Lynch, who until now was U.S. attorney for the Eastern District of New York, was confirmed by the Senate last week after months of GOP delays. Many Republicans voted against her confirmation, not because she lacks the qualifications but because they are mad about President Barack Obama's recent executive action on immigration. Lynch will defend the action in her new role.
During her remarks Monday, Lynch ticked off some of her priorities as attorney general: fighting crime, strengthening victims' rights, combating cyberattacks and ending the modern "slavery" of sex trafficking.
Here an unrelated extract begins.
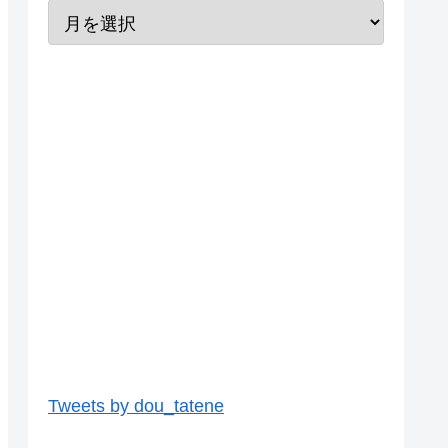
Tweets by dou_tatene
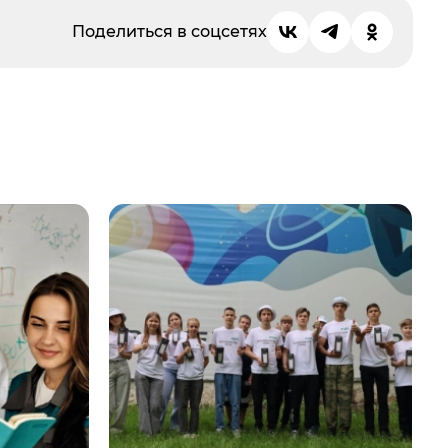
Поделиться в соцсетях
"At the heart of that for me certainly … is the desire to leave this world a better place for us having been a part of it," she said. "The challenge in that, for you, for me, for all us that love this department and love the law, is to use the law to that end. To not just represent the law and to enforce the law, but to use it to make real the promise of America, the promise of fairness, the promise of equality, of liberty and justice for all."
Lynch added, "If a little girl from North Carolina who used to tell her grandfather in the fields to lift her up on the back of his mule so she could see way up high, Granddaddy, can grow up to become the chief law enforcement officer of the United States of America, we can do anything."
Vice President Joe Biden swore in Lynch during a ceremony at the Justice Department. Sen. Patrick Leahy (D-Vt.), one of her strongest proponents in the Senate, was also in attendance.
"Ladies and gentleman, it's about time. It's about time this woman is being sworn in," Biden said to applause, turning to Lynch. "We got tired of this wait. But you showed such grace and such humility during this whole process."
Lynch replaces outgoing Attorney General Eric Holder, who announced his resignation in September. Holder stayed on the job until Lynch was confirmed.